Rutgers University History Professor Beryl Satter, highlights the financial mechanisms of residential segregation in her new book, Family Properties: Race, Real Estate, and the Exploitation of Black Urban America.  The daughter of Mark Satter, a Chicago lawyer who uncovered redlining tactics in the late 1950s and early 1960s, Satter highlights the history that is buried in the minds of so many Chicago families, especially hers.  Placing the story of a young African American couple, Albert and Sallie Bolton, at the center of the book, Satter provides personal examples of the hardship endured by African Americans during the Great Migration. The book goes into depth about contract selling, the practice in which landlords sold African Americans overpriced homes, kept the titles until black homeowners paid them off, and charged excessive interest rates to insure they never could. Contract selling cost thousands of migrating blacks their livelihoods and solidified many of the economic disparities in housing and access to credit that social scientists are working to understand today.

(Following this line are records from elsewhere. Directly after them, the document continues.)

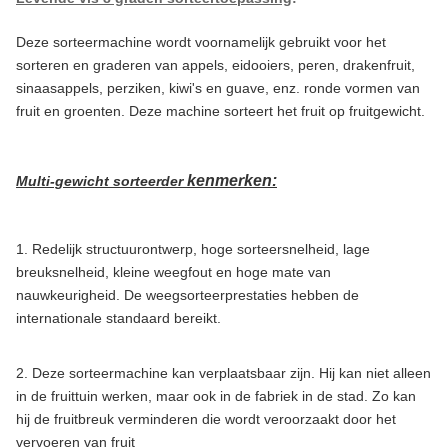
Deze sorteermachine wordt voornamelijk gebruikt voor het
sorteren en graderen van appels, eidooiers, peren, drakenfruit,
sinaasappels, perziken, kiwi's en guave, enz. ronde vormen van
fruit en groenten. Deze machine sorteert het fruit op fruitgewicht.
kenmerken:
Multi-gewicht sorteerder
1. Redelijk structuurontwerp, hoge sorteersnelheid, lage
breuksnelheid, kleine weegfout en hoge mate van
nauwkeurigheid. De weegsorteerprestaties hebben de
internationale standaard bereikt.
2. Deze sorteermachine kan verplaatsbaar zijn. Hij kan niet alleen
in de fruittuin werken, maar ook in de fabriek in de stad. Zo kan
hij de fruitbreuk verminderen die wordt veroorzaakt door het
vervoeren van fruit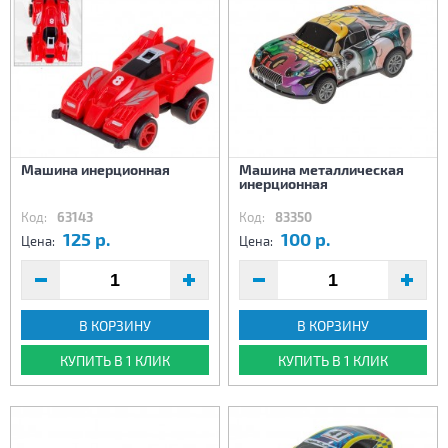
Машина инерционная
Машина металлическая
инерционная
Код:
63143
Код:
83350
125 р.
100 р.
Цена:
Цена:
В КОРЗИНУ
В КОРЗИНУ
КУПИТЬ В 1 КЛИК
КУПИТЬ В 1 КЛИК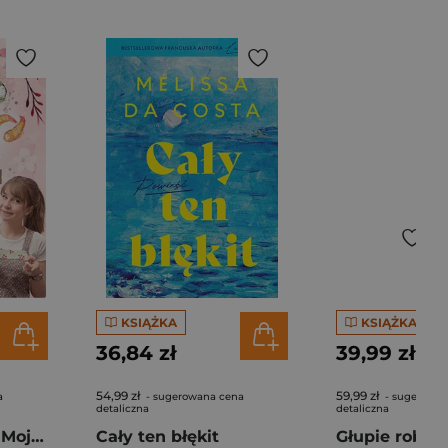
KSIĄŻKA
KSIĄŻKA
36,84 zł
39,99 zł
54,99 zł
59,99 zł
a
- sugerowana cena
- sugerowan
detaliczna
detaliczna
Pierogi z kimchi. Moje ulubione azjatyckie przepisy - książka z autografem
Cały ten błękit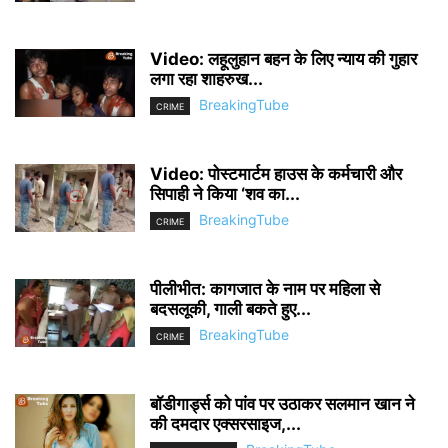
Video: लहूलुहान बहन के लिए न्याय की गुहार
लगा रहा शाहरुख...
BreakingTube
CRIME
Video: पोस्टमार्टम हाउस के कर्मचारी और
सिपाही ने किया ‘शव का...
BreakingTube
CRIME
पीलीभीत: कागजात के नाम पर महिला से
बदसलूकी, गाली बकते हुए...
BreakingTube
CRIME
बॉडीगार्ड्स को पांव पर उठाकर सलमान खान ने
की दमदार एक्सरसाइज,...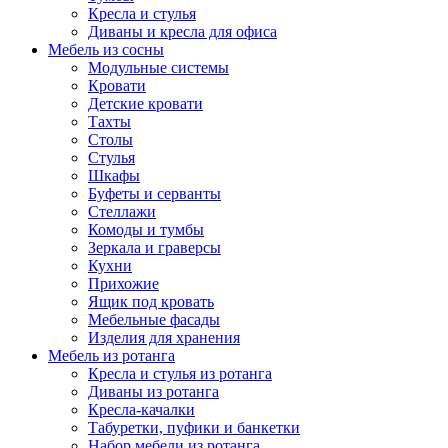
Кресла и стулья
Диваны и кресла для офиса
Мебель из сосны
Модульные системы
Кровати
Детские кровати
Тахты
Столы
Стулья
Шкафы
Буфеты и серванты
Стеллажи
Комоды и тумбы
Зеркала и граверсы
Кухни
Прихожие
Ящик под кровать
Мебельные фасады
Изделия для хранения
Мебель из ротанга
Кресла и стулья из ротанга
Диваны из ротанга
Кресла-качалки
Табуретки, пуфики и банкетки
Набор мебели из ротанга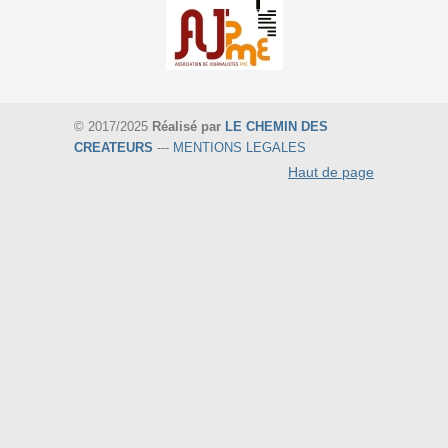
© 2017/2025
Réalisé par
LE CHEMIN DES
CREATEURS
---
MENTIONS LEGALES
Haut de page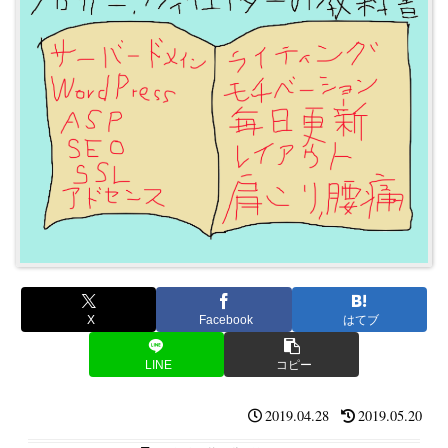
X
Facebook
はてブ
LINE
コピー
2019.04.28
2019.05.20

Michael McQuarrie and Nicole Marwell publish new paper on “The Missing Organizational Dimension in Urban Sociology”

August 22, 2009 at 9:14 am | Posted in reading list, what to read | 1 Comment

UrbanOrgs members Michael McQuarrie and Nicole Marwell have a new paper coming out in the September issue of the journal City and Community. The paper, “The Missing Organizational Dimension in Urban Sociology,” takes issue with the treatment of organizations in much urban sociology. The authors argue that both Marxian political economists and Chicagoan ethnographers and quantitative analysts treat organizations as derivative rather than productive of urban social relations. McQuarrie and Marwell do not see this problem as epistemological or methodological. Instead, they argue that it is rooted in the objects of analysis that urban sociologists choose. Drawing on key elements of structuration theory, these scholars attempt to lay the groundwork for improving the treatment of organizations in urban sociology by flagging some of the key insights in the sociology of organizations. They do not view this intellectual borrowing as a one-way street and emphasize that urbanists have a contribution to make to sociological thinking about organizations. Correcting these problems, the authors point out, is essential if we are to understand the link between contemporary institutional transformations and urban neighborhoods. The article appears in the September 2009 issue of City and Community (Volume 8, Issue 3).